──────── Records supplied

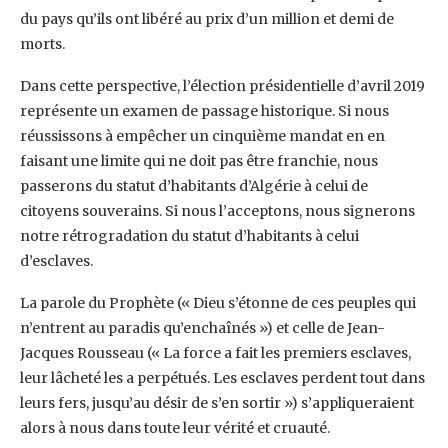
du pays qu’ils ont libéré au prix d’un million et demi de
morts.
Dans cette perspective, l’élection présidentielle d’avril 2019
représente un examen de passage historique. Si nous
réussissons à empêcher un cinquième mandat en en
faisant une limite qui ne doit pas être franchie, nous
passerons du statut d’habitants d’Algérie à celui de
citoyens souverains. Si nous l’acceptons, nous signerons
notre rétrogradation du statut d’habitants à celui
d’esclaves.
La parole du Prophète (« Dieu s’étonne de ces peuples qui
n’entrent au paradis qu’enchaînés ») et celle de Jean-
Jacques Rousseau (« La force a fait les premiers esclaves,
leur lâcheté les a perpétués. Les esclaves perdent tout dans
leurs fers, jusqu’au désir de s’en sortir ») s’appliqueraient
alors à nous dans toute leur vérité et cruauté.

────────────────

▶ _Problem details_: Starting from the first line of the entries above, print each line exactly until the line containing "leur lâcheté les" has been printed, and skip the pictures.

▶ _Task output_:
du pays qu’ils ont libéré au prix d’un million et demi de
morts.
Dans cette perspective, l’élection présidentielle d’avril 2019
représente un examen de passage historique. Si nous
réussissons à empêcher un cinquième mandat en en
faisant une limite qui ne doit pas être franchie, nous
passerons du statut d’habitants d’Algérie à celui de
citoyens souverains. Si nous l’acceptons, nous signerons
notre rétrogradation du statut d’habitants à celui
d’esclaves.
La parole du Prophète (« Dieu s’étonne de ces peuples qui
n’entrent au paradis qu’enchaînés ») et celle de Jean-
Jacques Rousseau (« La force a fait les premiers esclaves,
leur lâcheté les a perpétués. Les esclaves perdent tout dans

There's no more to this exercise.